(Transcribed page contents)
☆ ☆ ☆ ☆ ☆

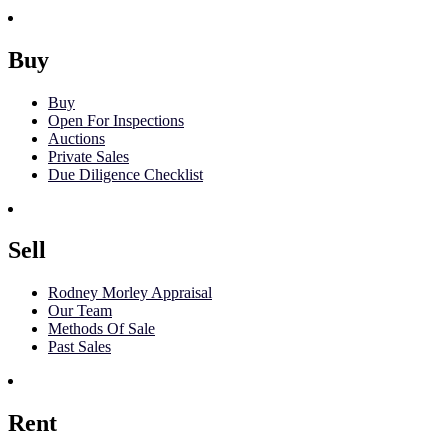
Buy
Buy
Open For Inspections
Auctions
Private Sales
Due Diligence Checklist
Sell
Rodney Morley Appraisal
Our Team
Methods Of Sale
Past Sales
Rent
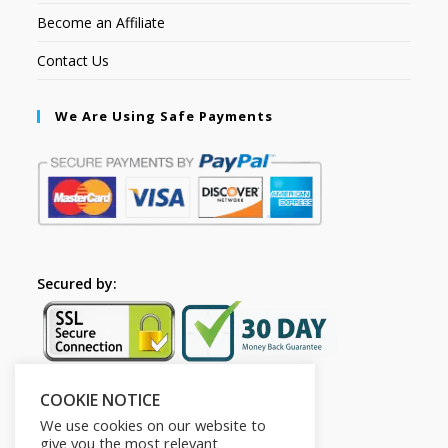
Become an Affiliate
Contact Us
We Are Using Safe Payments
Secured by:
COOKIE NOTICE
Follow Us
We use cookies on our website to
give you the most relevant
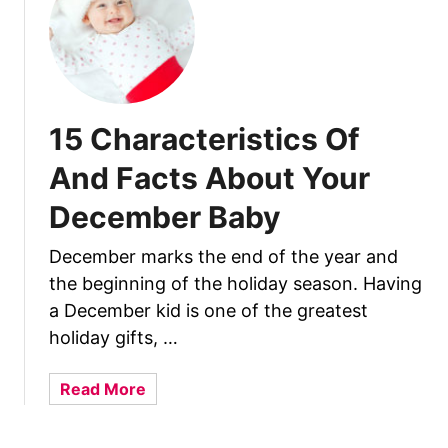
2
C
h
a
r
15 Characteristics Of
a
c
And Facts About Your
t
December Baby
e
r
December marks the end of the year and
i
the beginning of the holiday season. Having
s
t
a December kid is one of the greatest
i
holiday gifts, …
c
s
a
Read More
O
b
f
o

☆ ☆ ☆ ☆ ☆

YOUR TASK: Check each line of the entries above, and show every one holding the word "holiday".

TASK ANSWER:
the beginning of the holiday season. Having
holiday gifts, …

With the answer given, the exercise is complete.